Black Bear Autumn Colors
Credit: mlorenzphotography/Getty Images

Jeff and Christy Mabe were visiting Gatlinburg recently when they came across a black bear snacking on a pumpkin on the side of the road. As a small crowd gathered, the couple took a video (below) of the animal doing its best to break through the hard skin of the giant gourd.

Eventually, the pumpkin rolls away from the bear into the street where it sits blocking traffic. Unconcerned with the motorists, the bear gives up on the pumpkin and walks away in search of a less complicated meal.

Bear sightings are common in the Tennessee city that serves as a gateway to Great Smoky Mountains National Park. According to Gatlinburg.com, approximately 1,500 bears live in the park—that's roughly two bears per square mile.

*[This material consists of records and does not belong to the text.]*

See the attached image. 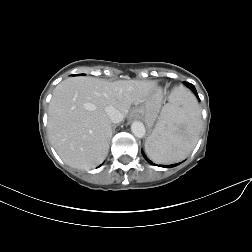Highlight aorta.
<instances>
[{
    "instance_id": "762f6f07",
    "label": "aorta",
    "mask_w": 252,
    "mask_h": 252,
    "mask_svg": "<svg viewBox=\"0 0 252 252\" xmlns=\"http://www.w3.org/2000/svg\"><path fill=\"white\" fill-rule=\"evenodd\" d=\"M131 131L135 137L142 138L145 135V127L142 122L134 121L131 125Z\"/></svg>"
}]
</instances>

Bears are especially active during the fall as they bulk up for hibernation. Hyperphagia—their annual power-eating marathon—often leads them to search for food outside of their normal ranges. During this phase, bears must consume 10 times as many calories as they need during the spring and summer, which means finding 20,000 calories a day or more.

Remember that all bears are wild animals and can be unpredictable and potentially dangerous. If you do encounter a black bear, slowly back away while making loud noises.

Tennessee Wildlife Resources Agency suggests keeping at least 50 yards—half a football field—between you and the bear. If your presence causes the bear to change its behavior in any way, you are too close.